↓↓↓
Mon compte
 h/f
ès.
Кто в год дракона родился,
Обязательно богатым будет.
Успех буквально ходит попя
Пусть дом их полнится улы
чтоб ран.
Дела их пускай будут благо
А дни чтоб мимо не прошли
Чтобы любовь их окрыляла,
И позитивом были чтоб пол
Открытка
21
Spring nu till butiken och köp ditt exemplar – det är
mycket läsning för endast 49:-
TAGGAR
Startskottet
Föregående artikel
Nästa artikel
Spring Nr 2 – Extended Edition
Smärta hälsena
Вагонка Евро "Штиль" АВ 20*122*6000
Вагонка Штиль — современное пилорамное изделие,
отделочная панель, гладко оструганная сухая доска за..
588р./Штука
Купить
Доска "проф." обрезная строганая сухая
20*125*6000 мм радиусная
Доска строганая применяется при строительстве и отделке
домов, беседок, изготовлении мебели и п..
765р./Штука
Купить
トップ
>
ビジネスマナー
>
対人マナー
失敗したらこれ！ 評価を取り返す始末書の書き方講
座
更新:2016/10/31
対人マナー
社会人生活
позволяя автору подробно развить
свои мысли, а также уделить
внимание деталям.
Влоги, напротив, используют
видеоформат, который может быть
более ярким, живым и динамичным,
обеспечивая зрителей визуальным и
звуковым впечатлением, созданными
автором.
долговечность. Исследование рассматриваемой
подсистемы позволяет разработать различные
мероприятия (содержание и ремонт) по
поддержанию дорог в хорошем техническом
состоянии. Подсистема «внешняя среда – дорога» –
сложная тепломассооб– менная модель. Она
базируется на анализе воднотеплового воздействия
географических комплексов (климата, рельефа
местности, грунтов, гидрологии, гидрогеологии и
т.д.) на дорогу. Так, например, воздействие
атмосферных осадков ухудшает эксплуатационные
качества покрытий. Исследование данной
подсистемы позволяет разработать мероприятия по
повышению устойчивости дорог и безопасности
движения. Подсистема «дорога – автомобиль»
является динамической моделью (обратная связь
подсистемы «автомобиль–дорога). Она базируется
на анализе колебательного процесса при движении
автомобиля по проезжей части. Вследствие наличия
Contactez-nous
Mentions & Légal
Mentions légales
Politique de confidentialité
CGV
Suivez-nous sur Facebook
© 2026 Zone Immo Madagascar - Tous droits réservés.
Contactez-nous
↑↑↑
THE PROBLEM
In which lines of the records does the word "Вагонка" appear? Copy each of them.

EXERCISE SOLUTION
Вагонка Евро "Штиль" АВ 20*122*6000
Вагонка Штиль — современное пилорамное изделие,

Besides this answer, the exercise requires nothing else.